Have you noticed that the amount of time turned over to political campaigning, particularly for the U.S. Presidency has continually increased each election cycle? It seems that before the voting is complete, mentions are already made for the next election.
Political contests and haranguing are imagined in much the same manner as sports. At least sports has the decency to limit public discourse to seasons. I like to encounter baseball during baseball season; football and hockey during their seasons; keep track of basketball during basketball season. The competition and discussion take up just about the right amount of time to keep us from burning out. The exception, in my opinion, is University of Nebraska football. Cornhusker football and “Go Big Red” take up far too much time in my State and, in that way, are too similar to politics.
American style politics have been compared to organized sports. This is a great insult to organized sports and to our democratic republic. In sports, we are taught about the concept of good sportsmanship. We learn this in school during recess and physical education.

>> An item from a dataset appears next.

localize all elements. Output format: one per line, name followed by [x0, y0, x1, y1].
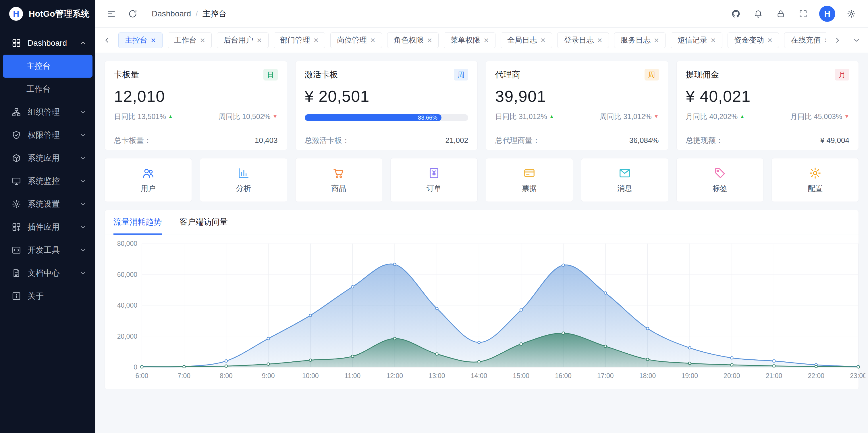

When I played in Little League in Lincoln, Nebraska as a youngster, good sportsmanship was stressed as a primary virtue. When playing ball or watching the game, we were taught to treat one another with respect. If our team won, we were not to gloat. If we lost, we were to lose gracefully. During the contest, we were required to follow the rules to a “T” and never cheat.
We shook hands with our opposing teams before and after each game. We were encouraged to give our best effort by our coaches and fellow teammates by saying something like, “nice try”. We didn’t criticize a teammate if he was putting forth his best effort. We treated the umpires with respect–what they judged was as good as law.
Even if the opposing team was a fierce, traditional rival, we were admonished to treat the players respectfully and to never bully or tease them. The main points were to cultivate self-control and respect for other people.
We were young boys and susceptible to all the impulses and whims kids are vulnerable to. Sometimes we would bend or break a rule. We would be called out on it immediately by an umpire, and later by a coach. Our team was lucky to have a good coach. He was fair and even-handed in his approach to discipline. Because coach Ted treated us all more or less equally, we naturally respected and admired him.
As a team, winning is the goal and most urgent part of each game. However, we were reminded that good sportsmanship is equally as important. A game is naturally intense, emotional, and sometimes personal. It is easy for anyone to cross over the line into incivility and unfit behavior.
If it wasn’t for self-discipline and good sportsmanship, games could devolve into chaos. There was only one bench clearing incident during my time in Little League. We were away at the field of one of the Omaha teams. They weren’t even one of our rivals. However, there was a long-standing hatred between one of the Omaha pitchers and one of our shortstops. The Omaha guy threw a wild pitch when the shortstop was at bat. The pitched ball thudded into the at bat shortstop’s thigh causing the boy to fall to the ground.
The collective rage of both teams swiftly erupted into a crazy, reflexive mass of yelling and screaming. The shortstop and the pitcher had to be physically restrained at the start of a fistfight. When the conflict finally simmered down, the reprimands were swift and stern. Although the opposing team’s pitcher initiated the situation, our team had reacted poorly. We had to forfeit the game. That game was memorable because it was the worst game our team had ever played. On the other hand, most of us grudgingly learned our lessons.
When good sportsmanship is successfully instilled in a young person, the ethical behavior goes beyond the ball diamond, grid iron, the ice rink, and basketball court. It overflows into real, everyday living. People who learn and understand basic, good sportsmanship get along better with others and tend to have more satisfying careers and happier lives.
“Politics have no relation to morals.”–Niccolo Machiavelli
During the past few election cycles, a few “bad players” have decided to disregard good sportsmanship in favor of ruthless, dishonest, unethical politicking. They are in the political game for their own advancement regardless of the consequences to the nation and the world. How are we to respect politicians and the means of attaining office if they engage in the process practicing poor sportsmanship?
Due to the lack of good sportsmanship among a few individuals, the public becomes cynical and apathetic about the democratic process. People who are desperate to attain and retain power do not act in the best interests of their constituents. When it’s all about the candidate or office-holder, the political game devolves into a narcissistic worship-fest. The rest of us become codependent. When dishonesty and slander are a campaign’s primary tools, any victory at the polls is hollow. The nation, as a whole, suffers the penalties.
This year, the political game has devolved into a bench clearing brawl. It is overshadowing the critical business of the nation and its international good standing. Perhaps it is time to treat politics more like sports. That is, to limit the length of the campaign season and to practice good sportsmanship.
The Blue Jay of Happiness quotes essayist, critic, scholar, and writer, H. L. Mencken. “The whole aim of practical politics is to keep the populace alarmed (and hence clamorous to be led to safety) by menacing it with an endless series of hobgoblins, all of them imaginary.”